While setting up my new hardware, I reflected on the limitations and tribulations I experienced working on the first iteration. The current iteration is unlikely to be the last, hence I wanted to identify and resolve any issues while I had this opportunity. After reviewing each of my write-ups from the previous iteration, I came to the following conclusions:
- Infra as code is non-negotiable → services definitions, configurations, etc. must be declarative and version controlled
- Solutions that just work are not good enough → do it right or don’t do it at all
- Sweat the small stuff → omissions and undocumented ad hoc decisions introduce undue ambiguity
Henceforth, all services will be defined as compose files and deployed using podman-compose (although Quadlet is the preferred option with Podman, it and podlet do not support string interpolation, which I use for both volume and environment variable configuration).

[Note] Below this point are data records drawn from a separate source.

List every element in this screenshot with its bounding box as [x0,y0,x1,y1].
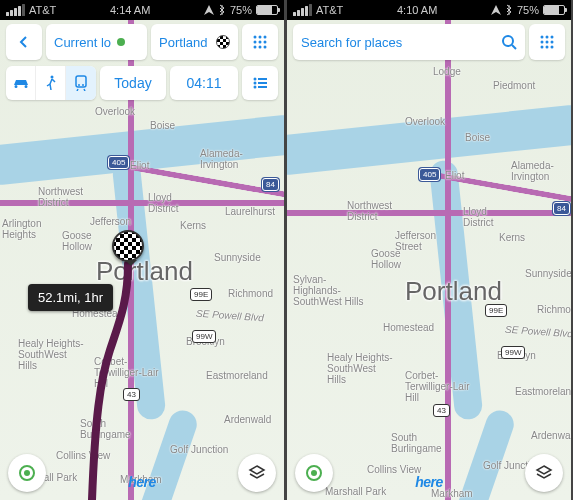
route-shield: 84 [262,178,279,191]
route-summary-tooltip: 52.1mi, 1hr [28,284,113,311]
back-button[interactable] [6,24,42,60]
signal-icon [6,4,25,16]
map-label: Northwest District [38,186,108,208]
car-icon [12,76,30,90]
svg-point-8 [264,46,267,49]
map-label: Arlington Heights [2,218,57,240]
svg-point-3 [254,41,257,44]
route-shield: 99W [192,330,216,343]
route-shield: 99W [501,346,525,359]
origin-chip[interactable]: Current lo [46,24,147,60]
locate-me-button[interactable] [8,454,46,492]
svg-point-12 [82,84,84,86]
svg-point-27 [546,46,549,49]
status-bar: AT&T 4:10 AM 75% [287,0,571,20]
route-shield: 43 [433,404,450,417]
locate-me-button[interactable] [295,454,333,492]
route-toolbar: Current lo Portland [6,24,278,60]
attribution-logo: here [128,474,156,490]
map-label: Corbet-Terwilliger-Lair Hill [94,356,164,389]
map-label: Alameda-Irvington [200,148,280,170]
svg-rect-10 [76,76,86,87]
map-label: South Burlingame [80,418,150,440]
battery-icon [543,5,565,15]
map-label: Overlook [95,106,135,117]
current-location-dot-icon [117,38,125,46]
status-bar: AT&T 4:14 AM 75% [0,0,284,20]
apps-grid-button[interactable] [529,24,565,60]
map-label: Richmond [537,304,571,315]
svg-point-13 [254,78,257,81]
route-shield: 405 [419,168,440,181]
route-options-button[interactable] [242,66,278,100]
bluetooth-icon [505,4,513,16]
depart-date-button[interactable]: Today [100,66,166,100]
battery-label: 75% [517,4,539,16]
map-label: Alameda-Irvington [511,160,571,182]
svg-point-2 [264,36,267,39]
search-field[interactable]: Search for places [293,24,525,60]
svg-point-0 [254,36,257,39]
map-label: Sunnyside [214,252,261,263]
route-shield: 84 [553,202,570,215]
map-label: Kerns [499,232,525,243]
grid-icon [252,34,268,50]
search-toolbar: Search for places [293,24,565,60]
svg-point-6 [254,46,257,49]
svg-point-4 [259,41,262,44]
map-label: Richmond [228,288,273,299]
grid-icon [539,34,555,50]
checkered-flag-icon [216,35,230,49]
map-layers-button[interactable] [525,454,563,492]
svg-point-9 [50,76,53,79]
svg-point-11 [78,84,80,86]
map-label: Sylvan-Highlands-SouthWest Hills [293,274,367,307]
map-layers-button[interactable] [238,454,276,492]
mode-transit-button[interactable] [66,66,96,100]
svg-point-15 [254,82,257,85]
svg-point-7 [259,46,262,49]
clock-label: 4:10 AM [397,4,437,16]
origin-label: Current lo [54,35,111,50]
layers-icon [535,464,553,482]
map-label: Eastmoreland [515,386,571,397]
svg-rect-18 [258,86,267,88]
svg-point-1 [259,36,262,39]
mode-toolbar: Today 04:11 [6,66,278,100]
map-label: Ardenwald [224,414,271,425]
map-surface[interactable]: Portland Lodge Piedmont Overlook Boise E… [287,20,571,500]
carrier-label: AT&T [29,4,56,16]
map-label: Laurelhurst [225,206,275,217]
destination-label: Portland [159,35,207,50]
map-label: Lloyd District [148,192,198,214]
clock-label: 4:14 AM [110,4,150,16]
signal-icon [293,4,312,16]
locate-icon [19,465,35,481]
apps-grid-button[interactable] [242,24,278,60]
carrier-label: AT&T [316,4,343,16]
battery-label: 75% [230,4,252,16]
mode-car-button[interactable] [6,66,36,100]
screenshot-right: AT&T 4:10 AM 75% Portland Lodge Piedmont… [287,0,571,500]
map-label: SE Powell Blvd [505,324,571,340]
map-label: Eliot [130,160,149,171]
map-label: Goose Hollow [62,230,112,252]
svg-point-25 [551,41,554,44]
map-label: Sunnyside [525,268,571,279]
map-label: Overlook [405,116,445,127]
destination-pin-icon[interactable] [112,230,144,262]
layers-icon [248,464,266,482]
map-label: Piedmont [493,80,535,91]
highway [287,210,571,216]
chevron-left-icon [17,35,31,49]
location-arrow-icon [491,5,501,15]
destination-chip[interactable]: Portland [151,24,238,60]
walk-icon [45,75,57,91]
battery-icon [256,5,278,15]
map-label: South Burlingame [391,432,461,454]
depart-time-button[interactable]: 04:11 [170,66,238,100]
svg-point-21 [546,36,549,39]
map-label: Kerns [180,220,206,231]
mode-walk-button[interactable] [36,66,66,100]
svg-point-26 [541,46,544,49]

Such files are self-documenting and unambiguous, perfect for repeatable deployments.
In the migration process, warnings from previous posts will be addressed; namely, the “unprivileged users vs privileged ports” problem with AdGuard Home and Caddy. A major motivation of this whole endeavour is to learn more about network security and system security, thus it is counterproductive to tolerate insecure configurations for the sake of convenience.
As part of sweating the small stuff, I wanted to put together a network diagram for my own sake. So here it is:
Note that I’ve already defined and deployed everything as compose files using secure configurations, I’m just behind on making write-ups for them :P. https://github.com/cbarkr/homelab will always have the latest scoop, though.
Summary
This post describes my next steps in rebuilding the homelab.